- _Work task_
Print out each record, keeping it identical to the original.

[Data section — start]

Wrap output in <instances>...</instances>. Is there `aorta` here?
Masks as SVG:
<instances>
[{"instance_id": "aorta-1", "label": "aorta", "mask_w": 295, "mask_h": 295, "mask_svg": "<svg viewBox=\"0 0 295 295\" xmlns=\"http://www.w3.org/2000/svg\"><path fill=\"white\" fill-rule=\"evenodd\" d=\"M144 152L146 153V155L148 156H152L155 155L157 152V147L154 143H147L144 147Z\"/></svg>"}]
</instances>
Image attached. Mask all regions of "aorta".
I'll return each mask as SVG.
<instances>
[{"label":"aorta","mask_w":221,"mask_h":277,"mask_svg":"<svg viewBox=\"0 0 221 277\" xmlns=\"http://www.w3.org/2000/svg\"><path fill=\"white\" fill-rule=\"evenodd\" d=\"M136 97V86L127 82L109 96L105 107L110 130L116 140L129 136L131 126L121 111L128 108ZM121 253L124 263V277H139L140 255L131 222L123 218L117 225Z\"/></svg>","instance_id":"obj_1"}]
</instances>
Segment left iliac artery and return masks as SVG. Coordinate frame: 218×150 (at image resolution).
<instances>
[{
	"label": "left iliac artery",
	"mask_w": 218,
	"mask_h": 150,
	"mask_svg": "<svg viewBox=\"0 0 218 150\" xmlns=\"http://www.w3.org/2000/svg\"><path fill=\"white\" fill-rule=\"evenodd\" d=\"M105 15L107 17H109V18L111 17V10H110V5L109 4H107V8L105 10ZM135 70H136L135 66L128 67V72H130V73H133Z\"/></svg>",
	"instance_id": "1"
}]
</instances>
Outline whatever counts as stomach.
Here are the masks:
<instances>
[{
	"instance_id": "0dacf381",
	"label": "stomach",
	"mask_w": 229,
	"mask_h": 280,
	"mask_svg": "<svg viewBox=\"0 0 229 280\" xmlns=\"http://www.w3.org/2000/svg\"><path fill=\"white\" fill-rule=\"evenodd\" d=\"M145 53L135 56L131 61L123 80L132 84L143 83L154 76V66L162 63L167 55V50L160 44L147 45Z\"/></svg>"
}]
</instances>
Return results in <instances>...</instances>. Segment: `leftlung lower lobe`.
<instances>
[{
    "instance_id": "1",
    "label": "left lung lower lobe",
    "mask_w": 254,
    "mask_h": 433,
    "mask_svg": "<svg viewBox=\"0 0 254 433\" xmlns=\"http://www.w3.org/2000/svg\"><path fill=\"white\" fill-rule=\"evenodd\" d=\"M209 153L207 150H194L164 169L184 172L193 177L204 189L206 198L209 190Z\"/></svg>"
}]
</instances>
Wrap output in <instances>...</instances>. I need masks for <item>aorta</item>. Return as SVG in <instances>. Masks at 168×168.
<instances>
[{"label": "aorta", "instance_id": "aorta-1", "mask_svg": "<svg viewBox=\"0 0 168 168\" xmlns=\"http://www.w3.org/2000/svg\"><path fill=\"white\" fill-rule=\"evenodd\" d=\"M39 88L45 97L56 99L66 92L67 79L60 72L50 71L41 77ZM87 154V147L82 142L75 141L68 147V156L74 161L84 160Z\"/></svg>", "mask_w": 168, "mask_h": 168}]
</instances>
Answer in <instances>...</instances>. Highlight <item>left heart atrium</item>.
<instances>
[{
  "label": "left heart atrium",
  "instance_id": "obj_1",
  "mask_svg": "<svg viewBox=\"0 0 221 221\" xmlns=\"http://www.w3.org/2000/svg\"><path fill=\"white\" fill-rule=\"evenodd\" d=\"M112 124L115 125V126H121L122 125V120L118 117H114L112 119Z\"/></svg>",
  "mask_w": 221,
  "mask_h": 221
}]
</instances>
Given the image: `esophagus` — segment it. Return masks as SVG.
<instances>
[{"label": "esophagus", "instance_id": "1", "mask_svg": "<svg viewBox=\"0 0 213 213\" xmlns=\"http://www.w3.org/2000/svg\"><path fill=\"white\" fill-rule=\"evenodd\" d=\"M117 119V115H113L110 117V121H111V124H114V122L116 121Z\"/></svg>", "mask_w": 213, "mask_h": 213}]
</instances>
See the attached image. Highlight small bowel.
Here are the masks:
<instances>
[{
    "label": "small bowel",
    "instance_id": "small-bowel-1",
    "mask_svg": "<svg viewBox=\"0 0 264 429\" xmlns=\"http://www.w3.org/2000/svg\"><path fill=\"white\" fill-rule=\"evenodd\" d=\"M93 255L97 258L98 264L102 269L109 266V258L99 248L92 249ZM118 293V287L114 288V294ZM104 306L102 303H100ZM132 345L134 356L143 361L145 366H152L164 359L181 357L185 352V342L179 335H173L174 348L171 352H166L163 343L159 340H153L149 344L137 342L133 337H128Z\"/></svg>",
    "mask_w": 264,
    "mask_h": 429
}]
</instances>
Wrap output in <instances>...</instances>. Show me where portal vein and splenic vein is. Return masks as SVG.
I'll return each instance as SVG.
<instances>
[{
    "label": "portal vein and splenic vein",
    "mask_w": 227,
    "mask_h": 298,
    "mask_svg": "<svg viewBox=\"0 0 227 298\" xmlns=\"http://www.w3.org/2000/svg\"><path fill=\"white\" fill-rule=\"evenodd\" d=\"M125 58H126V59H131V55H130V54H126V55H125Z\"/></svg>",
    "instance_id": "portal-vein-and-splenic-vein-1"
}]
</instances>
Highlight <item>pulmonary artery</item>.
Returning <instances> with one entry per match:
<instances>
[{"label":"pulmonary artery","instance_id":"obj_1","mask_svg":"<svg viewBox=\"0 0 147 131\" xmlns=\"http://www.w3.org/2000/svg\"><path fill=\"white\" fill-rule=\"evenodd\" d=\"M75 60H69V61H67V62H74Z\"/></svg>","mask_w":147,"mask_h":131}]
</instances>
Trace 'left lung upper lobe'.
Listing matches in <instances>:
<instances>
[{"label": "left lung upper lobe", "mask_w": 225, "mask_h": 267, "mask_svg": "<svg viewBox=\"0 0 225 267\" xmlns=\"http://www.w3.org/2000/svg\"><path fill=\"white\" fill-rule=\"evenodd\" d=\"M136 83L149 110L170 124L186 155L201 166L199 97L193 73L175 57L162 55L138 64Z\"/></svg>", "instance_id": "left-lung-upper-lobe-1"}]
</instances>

[Data section — finish]

- _The completed task_
Wrap output in <instances>...</instances>. Is there `aorta` here?
Masks as SVG:
<instances>
[{"instance_id": "aorta-1", "label": "aorta", "mask_w": 295, "mask_h": 295, "mask_svg": "<svg viewBox=\"0 0 295 295\" xmlns=\"http://www.w3.org/2000/svg\"><path fill=\"white\" fill-rule=\"evenodd\" d=\"M144 152L146 153V155L148 156H152L155 155L157 152V147L154 143H147L144 147Z\"/></svg>"}]
</instances>
Image attached. Mask all regions of "aorta".
I'll return each mask as SVG.
<instances>
[{"label":"aorta","mask_w":221,"mask_h":277,"mask_svg":"<svg viewBox=\"0 0 221 277\" xmlns=\"http://www.w3.org/2000/svg\"><path fill=\"white\" fill-rule=\"evenodd\" d=\"M136 97V86L127 82L109 96L105 107L110 130L116 140L129 136L131 126L121 111L128 108ZM121 253L124 263V277H139L140 255L131 222L123 218L117 225Z\"/></svg>","instance_id":"obj_1"}]
</instances>
Segment left iliac artery and return masks as SVG. Coordinate frame: 218×150 (at image resolution).
<instances>
[{
	"label": "left iliac artery",
	"mask_w": 218,
	"mask_h": 150,
	"mask_svg": "<svg viewBox=\"0 0 218 150\" xmlns=\"http://www.w3.org/2000/svg\"><path fill=\"white\" fill-rule=\"evenodd\" d=\"M105 15L107 17H109V18L111 17V10H110V5L109 4H107V8L105 10ZM135 70H136L135 66L128 67V72H130V73H133Z\"/></svg>",
	"instance_id": "1"
}]
</instances>
Outline whatever counts as stomach.
Here are the masks:
<instances>
[{
	"instance_id": "0dacf381",
	"label": "stomach",
	"mask_w": 229,
	"mask_h": 280,
	"mask_svg": "<svg viewBox=\"0 0 229 280\" xmlns=\"http://www.w3.org/2000/svg\"><path fill=\"white\" fill-rule=\"evenodd\" d=\"M145 53L135 56L131 61L123 80L132 84L143 83L154 76V66L162 63L167 55V50L160 44L147 45Z\"/></svg>"
}]
</instances>
Return results in <instances>...</instances>. Segment: `leftlung lower lobe`.
<instances>
[{
    "instance_id": "1",
    "label": "left lung lower lobe",
    "mask_w": 254,
    "mask_h": 433,
    "mask_svg": "<svg viewBox=\"0 0 254 433\" xmlns=\"http://www.w3.org/2000/svg\"><path fill=\"white\" fill-rule=\"evenodd\" d=\"M209 153L207 150H194L164 169L184 172L193 177L204 189L206 198L209 190Z\"/></svg>"
}]
</instances>
Wrap output in <instances>...</instances>. I need masks for <item>aorta</item>. Return as SVG in <instances>. Masks at 168×168.
<instances>
[{"label": "aorta", "instance_id": "aorta-1", "mask_svg": "<svg viewBox=\"0 0 168 168\" xmlns=\"http://www.w3.org/2000/svg\"><path fill=\"white\" fill-rule=\"evenodd\" d=\"M39 88L45 97L56 99L66 92L67 79L60 72L50 71L41 77ZM87 154V147L82 142L75 141L68 147V156L74 161L84 160Z\"/></svg>", "mask_w": 168, "mask_h": 168}]
</instances>
Answer in <instances>...</instances>. Highlight <item>left heart atrium</item>.
<instances>
[{
  "label": "left heart atrium",
  "instance_id": "obj_1",
  "mask_svg": "<svg viewBox=\"0 0 221 221\" xmlns=\"http://www.w3.org/2000/svg\"><path fill=\"white\" fill-rule=\"evenodd\" d=\"M112 124L115 125V126H121L122 125V120L118 117H114L112 119Z\"/></svg>",
  "mask_w": 221,
  "mask_h": 221
}]
</instances>
Given the image: `esophagus` — segment it. Return masks as SVG.
<instances>
[{"label": "esophagus", "instance_id": "1", "mask_svg": "<svg viewBox=\"0 0 213 213\" xmlns=\"http://www.w3.org/2000/svg\"><path fill=\"white\" fill-rule=\"evenodd\" d=\"M117 119V115H113L110 117V121H111V124H114V122L116 121Z\"/></svg>", "mask_w": 213, "mask_h": 213}]
</instances>
See the attached image. Highlight small bowel.
Here are the masks:
<instances>
[{
    "label": "small bowel",
    "instance_id": "small-bowel-1",
    "mask_svg": "<svg viewBox=\"0 0 264 429\" xmlns=\"http://www.w3.org/2000/svg\"><path fill=\"white\" fill-rule=\"evenodd\" d=\"M93 255L97 258L98 264L102 269L109 266V258L99 248L92 249ZM118 293V287L114 288V294ZM104 306L102 303H100ZM132 345L134 356L143 361L145 366H152L164 359L181 357L185 352V342L179 335H173L174 348L171 352H166L163 343L159 340H153L149 344L137 342L133 337H128Z\"/></svg>",
    "mask_w": 264,
    "mask_h": 429
}]
</instances>
Wrap output in <instances>...</instances>. Show me where portal vein and splenic vein is. Return masks as SVG.
I'll return each instance as SVG.
<instances>
[{
    "label": "portal vein and splenic vein",
    "mask_w": 227,
    "mask_h": 298,
    "mask_svg": "<svg viewBox=\"0 0 227 298\" xmlns=\"http://www.w3.org/2000/svg\"><path fill=\"white\" fill-rule=\"evenodd\" d=\"M125 58H126V59H131V55H130V54H126V55H125Z\"/></svg>",
    "instance_id": "portal-vein-and-splenic-vein-1"
}]
</instances>
Highlight <item>pulmonary artery</item>.
Returning <instances> with one entry per match:
<instances>
[{"label":"pulmonary artery","instance_id":"obj_1","mask_svg":"<svg viewBox=\"0 0 147 131\" xmlns=\"http://www.w3.org/2000/svg\"><path fill=\"white\" fill-rule=\"evenodd\" d=\"M75 60H69V61H67V62H74Z\"/></svg>","mask_w":147,"mask_h":131}]
</instances>
Trace 'left lung upper lobe'.
Listing matches in <instances>:
<instances>
[{"label": "left lung upper lobe", "mask_w": 225, "mask_h": 267, "mask_svg": "<svg viewBox=\"0 0 225 267\" xmlns=\"http://www.w3.org/2000/svg\"><path fill=\"white\" fill-rule=\"evenodd\" d=\"M136 83L149 110L170 124L186 155L201 166L199 97L193 73L175 57L162 55L138 64Z\"/></svg>", "instance_id": "left-lung-upper-lobe-1"}]
</instances>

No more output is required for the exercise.